Inspired by works in both The Scottish National Portrait Gallery’s and Inverness Museum and Art Gallery’s Jacobite collections, this contemporary intervention by the renowned Scottish artist Calum Colvin includes original artworks interspersed with the historical artefacts displayed in our First Floor Gallery.
Jacobites by Name, originally commissioned for the Scottish National Galleries, inventively combines photography with painting and installation. The result includes new works such as Lochaber no More (2015) which links two images of Charles Edward Stuart, commonly known as Bonnie Prince Charlie, the second Jacobite pretender to the throne and instigator of the failed 1745 Jacobite Rising. The first of the images shows Charles as a young man and the other much older.
To make his photographic works, Colvin constructs a set in his studio, using furniture and ornaments, and then paints images on to these three-dimensional objects. When seen through the lens of his camera, a two-dimensional image is formed, a blend of reality and illusion. The works are a powerful evocation of the passage of time and the melancholy of lost Jacobite hope.

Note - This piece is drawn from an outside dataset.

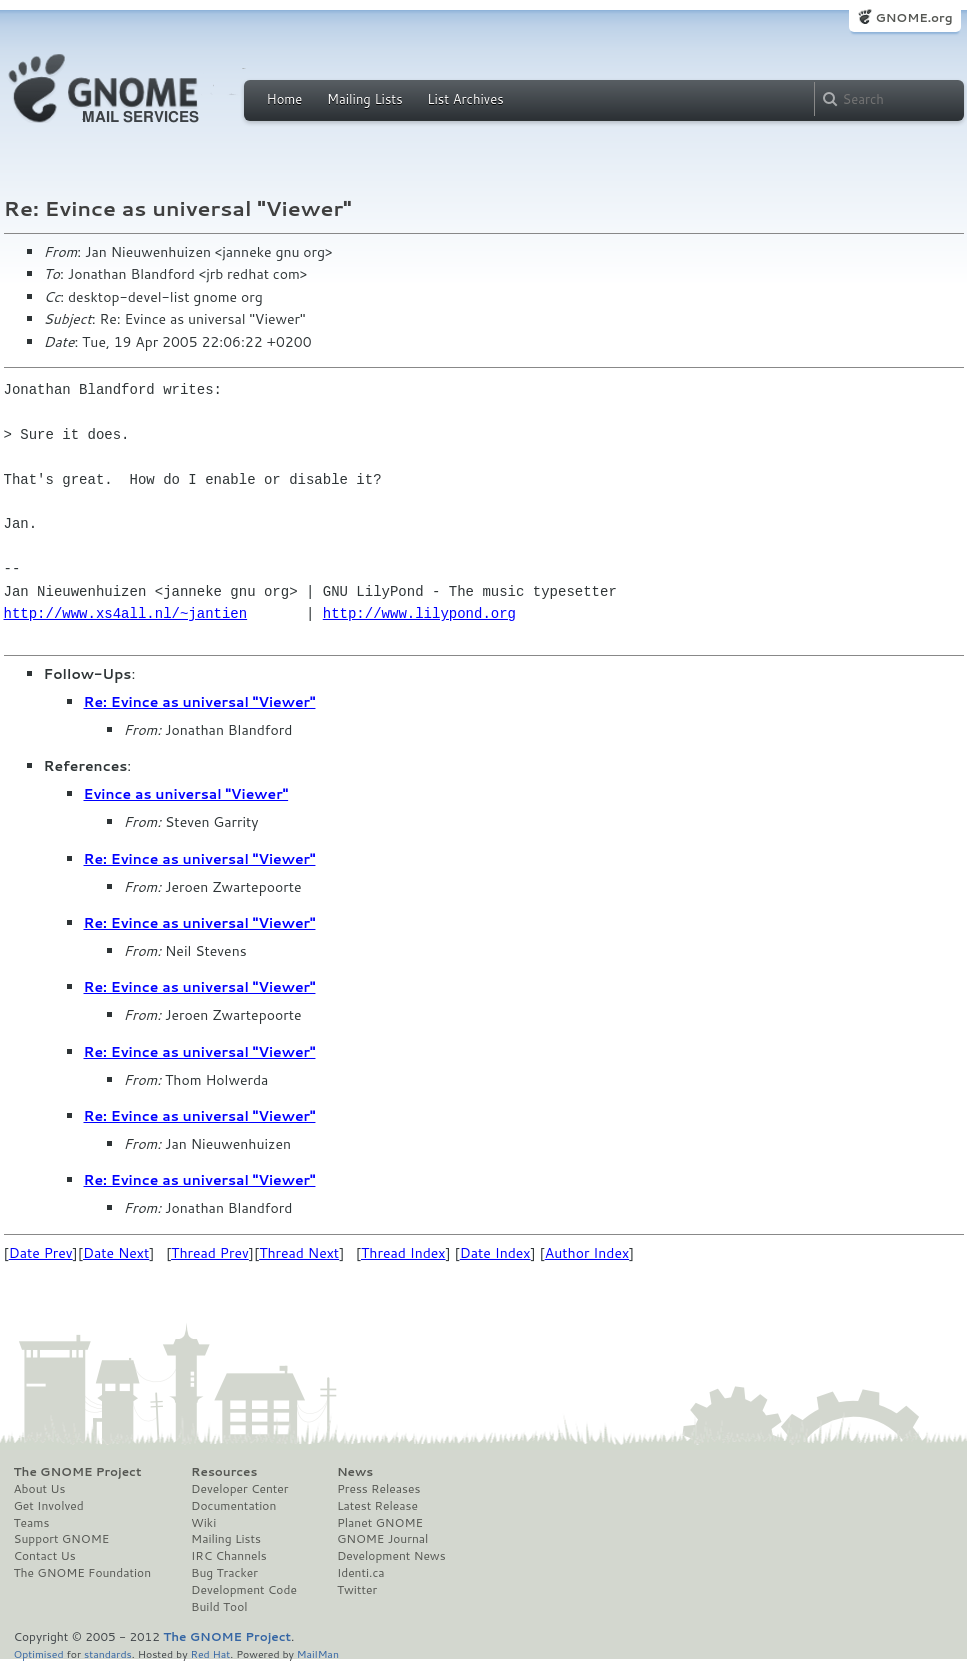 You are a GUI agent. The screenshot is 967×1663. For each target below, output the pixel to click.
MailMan (318, 1653)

In his work, Colvin also alludes to the tradition of secret symbolism and optical illusionism in Jacobite-related art; because support for the exiled Stuarts was dangerous and could lead to accusations of disloyalty to the Crown, ‘secret’ portraits of the Pretenders and icons associated with the Royal Stuarts were to be discovered as surprise elements on many objects including drinking glasses and concealments behind the lid of closed boxes.